EDITORIAL
Pakistan and Myanmar
Published Oct 4, 2007 10:25 PM
In its crisis, the military regime in Myanmar appears to have no popular
support. Nevertheless, there are warning signs in the corporate media’s
handling of the reporting about Myanmar—a country the former colonial
power, Britain, still calls Burma—that should put any progressive and
anti-imperialist person on guard.
It is enlightening to compare the media treatment of the generals running
Myanmar with that of the generals running Pakistan, a U.S. client state. Both
these regimes have taken bloody action against opposition religious figures,
but without the same response in the Western corporate media.
Pakistan’s shaky president, Gen. Pervez Musharraf, like the military
grouping in Myanmar, faces both lay and religious opponents. Like them, he
ordered troops to fire on religious figures in rebellion. On July 10, he
launched a bloody military attack on a mosque in the center of the city of
Islamabad. There is no doubt that Musharraf is a dictator ready to use naked
force if he thinks it will keep him in power.

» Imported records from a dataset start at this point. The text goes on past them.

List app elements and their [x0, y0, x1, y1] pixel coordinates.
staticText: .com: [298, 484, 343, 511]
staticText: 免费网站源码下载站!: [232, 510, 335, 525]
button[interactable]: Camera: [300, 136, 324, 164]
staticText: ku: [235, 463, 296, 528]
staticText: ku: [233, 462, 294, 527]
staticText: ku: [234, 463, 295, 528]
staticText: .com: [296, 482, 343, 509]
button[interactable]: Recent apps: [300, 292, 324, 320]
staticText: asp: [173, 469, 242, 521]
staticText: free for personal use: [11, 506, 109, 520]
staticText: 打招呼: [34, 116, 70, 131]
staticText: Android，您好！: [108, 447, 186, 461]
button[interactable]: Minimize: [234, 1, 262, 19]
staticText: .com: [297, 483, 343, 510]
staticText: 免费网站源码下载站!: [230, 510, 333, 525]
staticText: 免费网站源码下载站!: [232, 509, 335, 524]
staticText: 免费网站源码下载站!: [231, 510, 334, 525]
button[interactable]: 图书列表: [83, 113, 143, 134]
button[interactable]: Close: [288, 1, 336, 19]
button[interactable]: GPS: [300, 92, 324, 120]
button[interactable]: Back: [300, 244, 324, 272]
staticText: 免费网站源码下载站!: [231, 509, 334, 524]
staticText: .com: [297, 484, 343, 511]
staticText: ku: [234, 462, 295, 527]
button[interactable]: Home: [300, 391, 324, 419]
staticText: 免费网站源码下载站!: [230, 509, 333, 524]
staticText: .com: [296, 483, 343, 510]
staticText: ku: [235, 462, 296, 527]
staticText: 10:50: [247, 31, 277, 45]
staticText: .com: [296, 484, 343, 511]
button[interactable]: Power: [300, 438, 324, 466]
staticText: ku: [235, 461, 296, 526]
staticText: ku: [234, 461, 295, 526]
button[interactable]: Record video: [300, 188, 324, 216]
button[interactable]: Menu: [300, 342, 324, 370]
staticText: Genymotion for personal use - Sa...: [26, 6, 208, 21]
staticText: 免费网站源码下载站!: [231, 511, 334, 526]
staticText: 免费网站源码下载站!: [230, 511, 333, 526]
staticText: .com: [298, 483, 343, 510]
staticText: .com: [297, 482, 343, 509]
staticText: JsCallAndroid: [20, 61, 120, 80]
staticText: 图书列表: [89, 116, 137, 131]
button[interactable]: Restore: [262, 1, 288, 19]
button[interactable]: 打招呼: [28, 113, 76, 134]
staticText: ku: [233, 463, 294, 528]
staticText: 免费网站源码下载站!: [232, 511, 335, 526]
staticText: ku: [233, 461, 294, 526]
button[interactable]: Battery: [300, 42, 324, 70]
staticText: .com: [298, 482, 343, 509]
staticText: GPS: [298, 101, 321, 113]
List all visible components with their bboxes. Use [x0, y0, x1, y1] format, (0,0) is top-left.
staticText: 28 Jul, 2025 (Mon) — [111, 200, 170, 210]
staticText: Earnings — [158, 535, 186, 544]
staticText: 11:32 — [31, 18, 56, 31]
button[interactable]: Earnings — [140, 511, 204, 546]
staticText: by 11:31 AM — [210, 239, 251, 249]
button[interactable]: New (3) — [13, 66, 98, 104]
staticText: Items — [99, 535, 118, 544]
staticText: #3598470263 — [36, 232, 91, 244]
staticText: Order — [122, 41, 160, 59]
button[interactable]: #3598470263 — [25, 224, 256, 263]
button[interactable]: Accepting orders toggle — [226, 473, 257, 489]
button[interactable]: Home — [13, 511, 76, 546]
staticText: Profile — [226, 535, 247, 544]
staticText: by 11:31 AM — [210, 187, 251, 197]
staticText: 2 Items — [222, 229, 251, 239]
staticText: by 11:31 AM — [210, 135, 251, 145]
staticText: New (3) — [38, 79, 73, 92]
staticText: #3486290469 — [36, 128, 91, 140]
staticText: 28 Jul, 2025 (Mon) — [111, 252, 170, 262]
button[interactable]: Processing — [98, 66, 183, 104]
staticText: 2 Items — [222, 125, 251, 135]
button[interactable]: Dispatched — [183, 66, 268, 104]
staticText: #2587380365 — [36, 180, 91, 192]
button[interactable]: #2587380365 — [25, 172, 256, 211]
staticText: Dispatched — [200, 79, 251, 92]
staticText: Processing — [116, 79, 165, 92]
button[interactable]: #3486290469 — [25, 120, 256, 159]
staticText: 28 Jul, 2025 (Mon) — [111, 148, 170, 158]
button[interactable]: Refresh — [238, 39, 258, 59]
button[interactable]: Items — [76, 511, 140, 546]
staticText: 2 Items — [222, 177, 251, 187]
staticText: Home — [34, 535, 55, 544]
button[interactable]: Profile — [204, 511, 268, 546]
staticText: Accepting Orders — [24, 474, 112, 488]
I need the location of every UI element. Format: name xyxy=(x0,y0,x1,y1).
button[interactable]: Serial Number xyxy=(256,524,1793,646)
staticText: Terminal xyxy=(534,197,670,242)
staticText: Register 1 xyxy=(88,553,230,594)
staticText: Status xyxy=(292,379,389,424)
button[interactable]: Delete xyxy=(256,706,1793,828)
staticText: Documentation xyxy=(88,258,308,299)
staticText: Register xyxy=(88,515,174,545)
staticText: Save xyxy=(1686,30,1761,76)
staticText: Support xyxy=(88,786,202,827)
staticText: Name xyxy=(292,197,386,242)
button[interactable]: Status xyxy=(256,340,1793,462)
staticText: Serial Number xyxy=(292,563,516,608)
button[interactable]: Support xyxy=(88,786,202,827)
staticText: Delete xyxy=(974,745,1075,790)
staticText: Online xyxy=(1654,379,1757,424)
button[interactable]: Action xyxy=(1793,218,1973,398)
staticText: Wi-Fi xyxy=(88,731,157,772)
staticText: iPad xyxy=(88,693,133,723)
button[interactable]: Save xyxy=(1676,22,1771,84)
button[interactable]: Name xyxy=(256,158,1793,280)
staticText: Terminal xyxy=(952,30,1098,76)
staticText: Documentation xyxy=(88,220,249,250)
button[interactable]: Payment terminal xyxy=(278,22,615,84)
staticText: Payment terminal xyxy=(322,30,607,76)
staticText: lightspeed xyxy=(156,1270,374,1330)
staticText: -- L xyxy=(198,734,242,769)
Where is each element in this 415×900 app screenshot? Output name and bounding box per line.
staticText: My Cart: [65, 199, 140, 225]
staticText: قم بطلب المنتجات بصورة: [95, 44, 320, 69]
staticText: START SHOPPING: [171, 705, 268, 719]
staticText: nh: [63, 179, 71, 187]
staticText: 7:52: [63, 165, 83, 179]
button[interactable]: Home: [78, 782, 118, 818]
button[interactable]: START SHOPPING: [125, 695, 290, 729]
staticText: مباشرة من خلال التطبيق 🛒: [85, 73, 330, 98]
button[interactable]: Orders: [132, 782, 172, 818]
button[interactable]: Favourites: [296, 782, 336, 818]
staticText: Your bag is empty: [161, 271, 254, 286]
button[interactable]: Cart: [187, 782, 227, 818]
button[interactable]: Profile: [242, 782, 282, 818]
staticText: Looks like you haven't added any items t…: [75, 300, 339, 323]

The reaction of the corporate media to Musharraf was, if not sympathetic, at
least understanding. Here is a recent Reuter report in a chronology:
“After a week-long siege, Musharraf orders troops to storm the Red Mosque
in Islamabad to crush a Taliban-style movement. At least 105 people are
killed.” This was typical, to characterize the victims as similar to the
Taliban—in other words, as Islamic fundamentalist extremists, and thus
unworthy of sympathy. No photos or film appeared in the media of the tanks and
soldiers shooting people down.
Newsday takes a different bent on Myanmar: “But the military junta in
Myanmar, also known as Burma, seems to know only one way to resolve this
crisis: brutal, bloody force.”
This approach was typical of the corporate media throughout North America,
Western Europe and Australia. Scenes of Buddhist monks being fired on dominated
the coverage. The media hurl the heaviest invective at the Myanmar generals and
anyone who might support them. They treat the civilian opposition, especially
those forces with close connections and support from the imperialist countries,
as popular heroes, as they do Buddhist monks.
Our message is: Watch out. Such coverage is aimed at justifying imperialist
intervention. In Pakistan, which borders Iran and Afghanistan, that could mean
military intervention if the mass struggle there threatens to remove the
generals now under U.S. control.
U.S. or British imperialism, or for that matter any of the NATO allies or
Australia or Japan, never intervene with money and/or arms in order to aid a
struggle for freedom or independence. If these imperialist forces are involved,
you can be sure there are resources at stake or geostrategic interests in
play.
As for Myanmar, however the struggle of the people of that Southeast Asian
country plays out, U.S. and NATO imperialists have no right to intervene.